Сны Тома Сойера
Шрифт:
Дама в автомобиле
— В машине, в машине, — повторяла Ребекка. — Что за слово! Фу, какая вульгарная!
— Why do not You stand and go upstairs dear me wife? — обратился Гек к той, что сидела внутри, наверное, на ломаном русском.
— Eby svoya mummy vzad! — любезным голосом ответила пассажирка, и Ребекка с удивлением и ужасом поняла только одно ее слово — Мумия.
— Мумия! — вздрогнула она, и внезапно перед ней раскрылся весь ужас ее положения, будто она заглянула в яму, глубокую черную яму, где сидит огромная лягушка, и эта лягушка или даже жаба, которая сидит и дышит на дне ямы, и
— Мистер Финн! — подал голос кто-то из толпы зевак. — Неужели это всё правда, что пишут газеты?
— Если вы про «Титаник», любезнейший, то да — сущая правда.
— Ну и везет же вам, мистер Финн! — завистливо отозвался тот же голос, и Ребекка узнала приказчика из бакалейной лавки, юношу долговязого и прыщавого, который будет служить в этой лавке еще лет десять-пятнадцать, скопит небольшой капитал, откроет свою собственную лавочку, передаст дело сыну, а потом умрет году в 1958-м, изрядно и скучно пожив на свете, и в жизни его ничего не произойдет, и ничего он из этой своей жизни не запомнит…

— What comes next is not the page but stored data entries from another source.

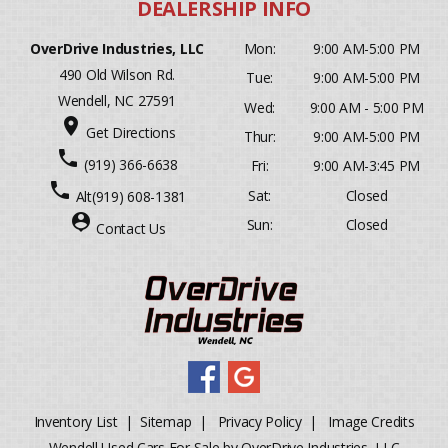
OverDrive Industries, LLC
Mon:
9:00 AM-5:00 PM
490 Old Wilson Rd.
Tue:
9:00 AM-5:00 PM
Wendell, NC 27591
Wed:
9:00 AM - 5:00 PM
place
Get Directions
Thur:
9:00 AM-5:00 PM
phone
(919) 366-6638
Fri:
9:00 AM-3:45 PM
phone
Sat:
Closed
Alt
(919) 608-1381
person_pin
Sun:
Closed
Contact Us
Inventory List
|
Sitemap
|
Privacy Policy
|
Image Credits
Wendell Used Cars For Sale by OverDrive Industries, LLC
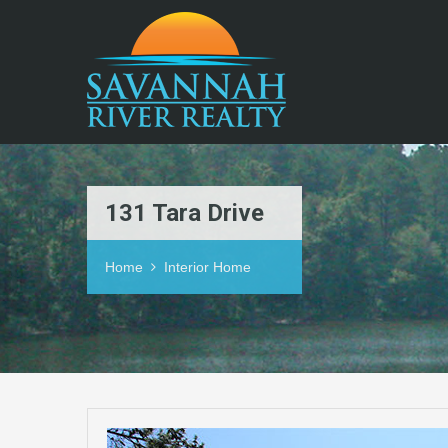
131 Tara Drive
Home
Interior Home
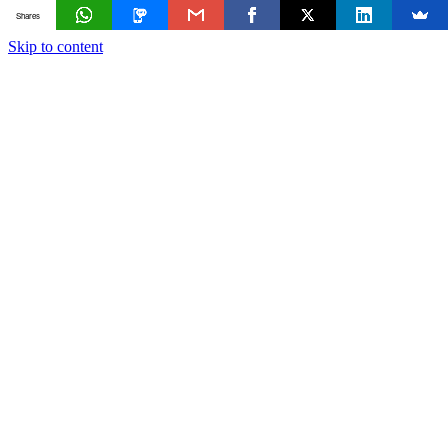
Shares
Skip to content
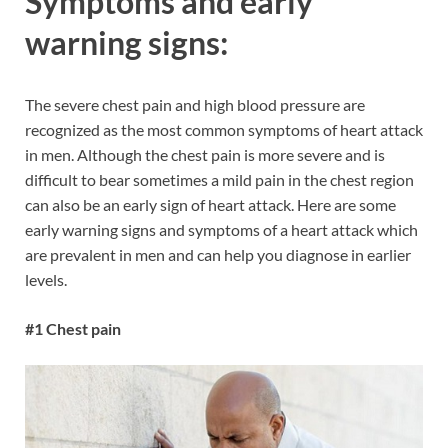
Symptoms and early
warning signs:
The severe chest pain and high blood pressure are
recognized as the most common symptoms of heart attack
in men. Although the chest pain is more severe and is
difficult to bear sometimes a mild pain in the chest region
can also be an early sign of heart attack. Here are some
early warning signs and symptoms of a heart attack which
are prevalent in men and can help you diagnose in earlier
levels.
#1 Chest pain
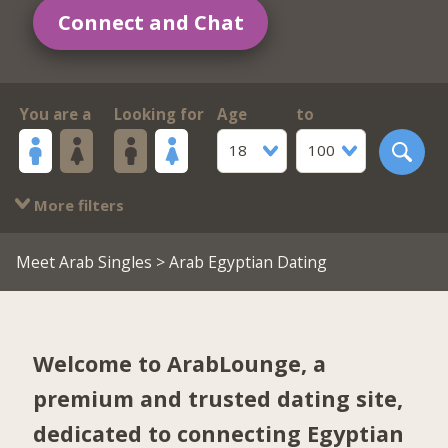
Connect and Chat
You are a
Looking for
Age
to
18
100
More filters
Meet Arab Singles
> Arab Egyptian Dating
Welcome to ArabLounge, a
premium and trusted dating site,
dedicated to connecting Egyptian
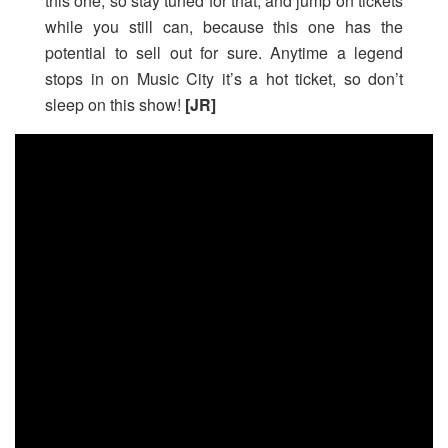
this one, so stay tuned for that, and jump on tickets
while you still can, because this one has the
potential to sell out for sure. Anytime a legend
stops in on Music City it’s a hot ticket, so don’t
sleep on this show!
[JR]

— А как же! — бодро согласился Гек. — Однажды нам с Томом крепко повезло, раз и навсегда, я считаю, в тот самый момент, когда у коляски мистера Сэмюеля Клеменса отвалилось колесо…
Ребекка тайком разглядывала женщину, которая заняла ее место. Ее черты с каждой минутой все четче проступали из темноты кабины, будто таяла муть на запотевшем стекле… Она была дородная, дебелая, с большими ногами и плоским рябым лицом. Единственное, чего нельзя было у нее отнять, по крайней мере, сразу, — так это ее молодость.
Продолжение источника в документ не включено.